→ **Task details**: Pull every line with "perros" from the data.

Dataset entries:
..........

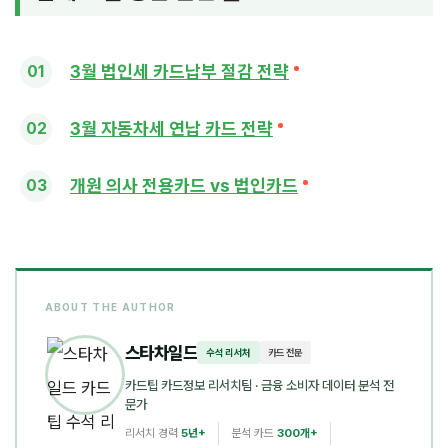
3월 법인세 카드납부 절감 전략
3월 자동차세 연납 카드 전략
개원 의사 전용카드 vs 법인카드
ABOUT THE AUTHOR
스타차일드
수석 리서처
카드 전문
카드팁 카드정보 리서치팀
· 금융 소비자 데이터 분석 전
문가
리서치 경력
5년+
분석 카드
300개+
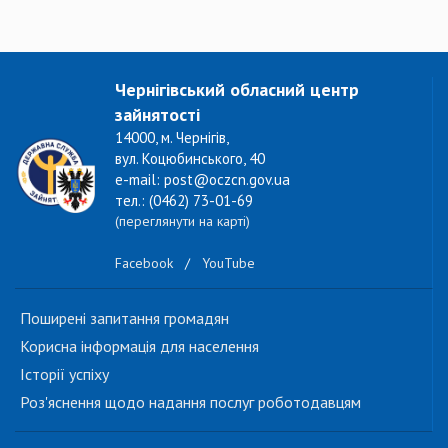
Чернігівський обласний центр
зайнятості
14000, м. Чернігів,
вул. Коцюбинського, 40
e-mail: post@oczcn.gov.ua
тел.: (0462) 73-01-69
(переглянути на карті)
Facebook
/
YouTube
Поширені запитання громадян
Корисна інформація для населення
Історії успіху
Роз'яснення щодо надання послуг роботодавцям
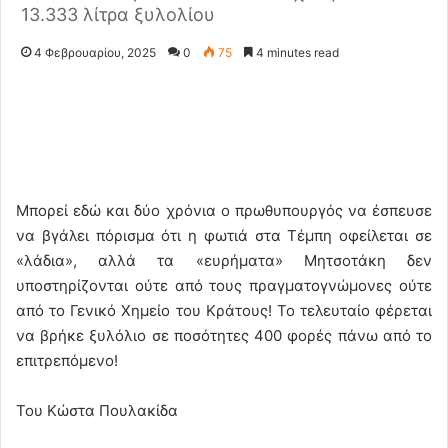
13.333 λίτρα ξυλολίου
4 Φεβρουαρίου, 2025
0
75
4 minutes read
Μπορεί εδώ και δύο χρόνια ο πρωθυπουργός να έσπευσε
να βγάλει πόρισμα ότι η φωτιά στα Τέμπη οφείλεται σε
«λάδια», αλλά τα «ευρήματα» Μητσοτάκη δεν
υποστηρίζονται ούτε από τους πραγματογνώμονες ούτε
από το Γενικό Χημείο του Κράτους! Το τελευταίο φέρεται
να βρήκε ξυλόλιο σε ποσότητες 400 φορές πάνω από το
επιτρεπόμενο!
Του Κώστα Πουλακίδα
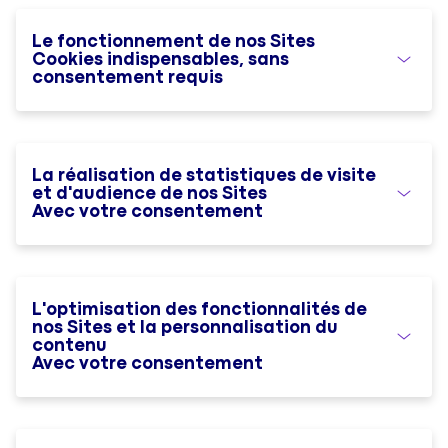
Le fonctionnement de nos Sites
Cookies indispensables, sans
consentement requis
La réalisation de statistiques de visite
et d'audience de nos Sites
Avec votre consentement
L'optimisation des fonctionnalités de
nos Sites et la personnalisation du
contenu
Avec votre consentement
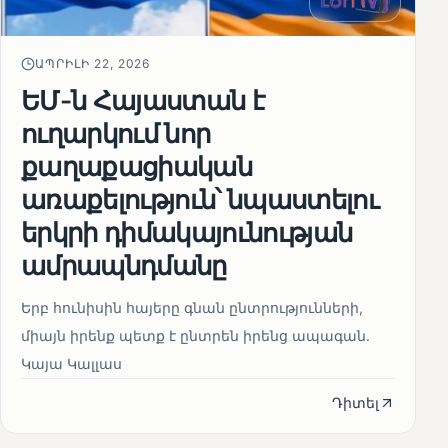
ԱՊՐԻԼԻ 22, 2026
ԵՄ-ն Հայաստան է
ուղարկում նոր
քաղաքացիական
առաքելություն՝ նպաստելու
երկրի դիմակայունության
ամրապնդմանը
Երբ հունիսին հայերը գնան ընտրությունների,
միայն իրենք պետք է ընտրեն իրենց ապագան.
Կայա Կալլաս
Դիտել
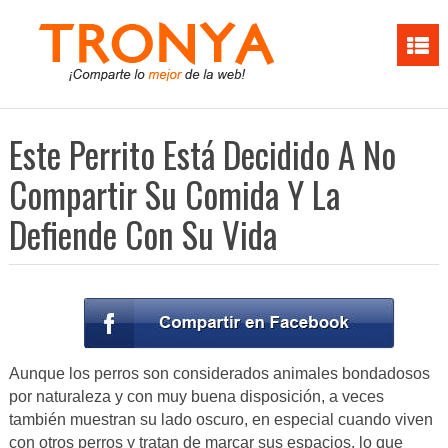
Este Perrito Está Decidido A No
Compartir Su Comida Y La
Defiende Con Su Vida
Aunque los perros son considerados animales bondadosos
por naturaleza y con muy buena disposición, a veces
también muestran su lado oscuro, en especial cuando viven
con otros perros y tratan de marcar sus espacios, lo que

..........

→ **Finished exercise**:
Aunque los perros son considerados animales bondadosos
con otros perros y tratan de marcar sus espacios, lo que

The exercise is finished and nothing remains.